120 modèles répartis entre huit marques
Et mieux vaudra ne pas aller au-delà, car, à l’issue de cette période, plus aucun coup de pouce salarial ne sera possible, et les chômeurs seront traités comme n’importe qui chez France Travail. Cette nouvelle saignée sur les fiches de paie serait un casus belli pour les syndicats. D’autant que la direction n’a pas arrangé son cas, en annonçant qu’au titre de 2025, il n’y aurait pas d’augmentation, pas plus générale qu’individuelle. «Nous comprenons la situation, mais nous demandions un minimum, juste pour compenser l’inflation.
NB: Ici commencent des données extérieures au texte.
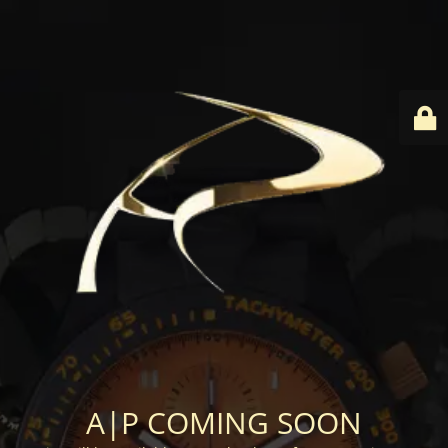
A|P COMING SOON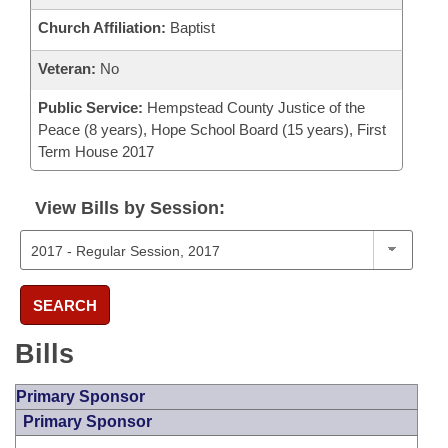
Church Affiliation:
Baptist
Veteran:
No
Public Service:
Hempstead County Justice of the
Peace (8 years), Hope School Board (15 years), First
Term House 2017
View Bills by Session:
SEARCH
Bills
Primary Sponsor
Primary Sponsor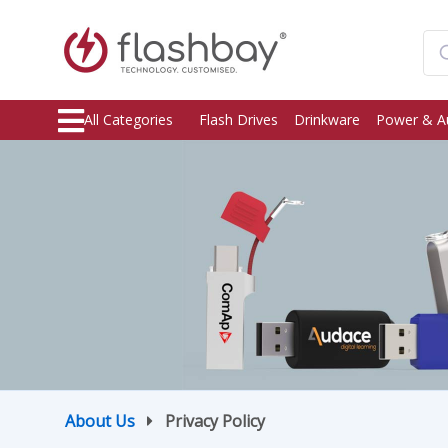
All Categories
Flash Drives
Drinkware
Power & A
About Us
Privacy Policy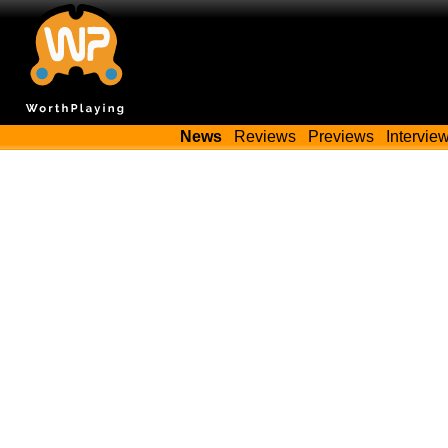
News
Reviews
Previews
Intervie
Il y a dix ans, même si la société perdait de l’argent, nous obtenions au moins ça, mais là, zéro !» déplore Olivier Gazeau.
Mais, pour retrouver son rythme de croisière, le groupe devra achever un autre chantier au long cours : la rationalisation de sa gamme. Comme le soulignent certains observateurs, elle reste pléthorique, avec près de 120 modèles, répartis entre huit marques. La démarche passera aussi par une montée en gamme, notamment via la ligne de yachts de luxe de 12 à 24 mètres de long, baptisée «Real Estate on the Water». Cette stratégie permettra au groupe de bénéficier d’un effet prix et de s’adresser à une clientèle moins sensible aux aléas de la conjoncture. La direction de Bénéteau a de quoi s’inspirer : pour son exercice décalé 2023-2024, le concurrent rochelais Fountaine-Pajot a lui enregistré une hausse de ses ventes de près de 27%. Une bonne santé qui a permis à ce spécialiste des catamarans haut de gamme de verser 7,5 millions d’euros de participation aux salariés, et d’octroyer plus de 2% d’augmentation générale. Et ce, sans recourir au moindre coupé sportif !
De longs adieux à l’activité mobil-homes

Seize mois. C’est le temps qu’il a fallu à Bénéteau pour enfin céder Bio Habitat, sa filiale spécialisée dans les mobil-homes. Le constructeur nautique avait en effet annoncé dès mi-2023 sa volonté de se séparer de cette activité annexe, exploitée sous les marques O’Hara, IRM et Coco Sweet, afin de se recentrer sur son coeur de métier. Il avait même trouvé un acheteur, le groupe familial Trigano, à l’origine spécialisé dans les camping-cars. Et particulièrement intéressé, puisque cette acquisition devait lui apporter 320 millions d’euros de chiffre d’affaires. De son côté, Bénéteau trouvait là l’occasion de récupérer de l’argent frais. Las ! Les autorités de la concurrence n’ont donné leur feu vert (sans conditions) que… fin 2024. Autant de retard pris dans le redressement du groupe.